The next morning was full of small miracles: being able to turn and gaze at the window and see sky, being able to say “Ouch” when the movement pulled on my incision. Hema wasn't around. The ICU was quiet. My nurse, Amelia, was unnaturally cheery. I assumed it was still early morning. “We have an X-ray to do downstairs,” she said, unhooking me from the tethers, and readying my bed to roll.

In Radiology I was lifted into the doughnut for a CAT scan, but oddly, it was of my head and not my belly. Surely it was a mistake. But no, the order was from Deepak, and it read, “CAT scan of the head with and without contrast.”
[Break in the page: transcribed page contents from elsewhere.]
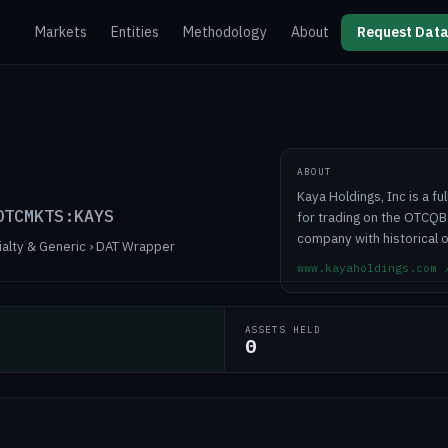
Markets
Entities
Methodology
About
Request Data
ABOUT
Kaya Holdings, Inc is a f
OTCMKTS:KAYS
for trading on the OTCQB
company with historical o
ialty & Generic › DAT Wrapper
www.kayaholdings.com
ASSETS HELD
0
Back in my room and by noon, still no sign of Hema, or Stone, or Shiva. Amelia said they would be along presently.

The physical therapist helped me stand beside my bed for a few seconds. My legs felt like Jell-O sticks. I took a few steps with assistance, then sat in the chair, exhausted, woozy, as if I had run a marathon. I dozed there, ate what little I could. After lunch, I took a few more steps, and even peed upright. The nurses helped me back to bed. In retrospect, they seemed pleased to get out of my room.

IT WAS 2:00 P.M. when Thomas Stone appeared at my door. There were dark circles around his eyes. He sat self-consciously on the edge of the bed. He touched my hand. His lips parted.

“Wait,” I said. “Don't say anything yet.” I looked out of the window at the clouds, at distant smokestacks. The world was intact now, but I knew once he spoke it wouldn't be so.

“Okay,” I said. “What happened to Shiva?”

“He had a massive bleed in his brain,” he said, his voice hoarse. “It happened last night, about an hour after we left your room. Hema was with him. He suddenly clutched his head in pain … Then, in a matter of seconds, he was … unconscious.”

“Is he gone?”

Thomas Stone shook his head. “He bled from an arteriovenous malformation, a cavernous tangle of blood vessels in the cortex. He has probably had it all along … He was on anticoagulants for the blood clot in his arm … In a week we would have stopped.”

“Where is he?”

“Here. In the ICU. On a ventilator. Two neurosurgeons have seen him.” He shook his head. “It isn't feasible to evacuate the bleed. They think it's too late. And that he's brain-dead.”

I didn't register much of what he said after that. I remember he said that my CAT scan showed a similar but smaller spider knot of vessels, but mine wasn't bleeding, a miracle of sorts, I suppose, since I'd bled from everywhere till I got Shiva's liver.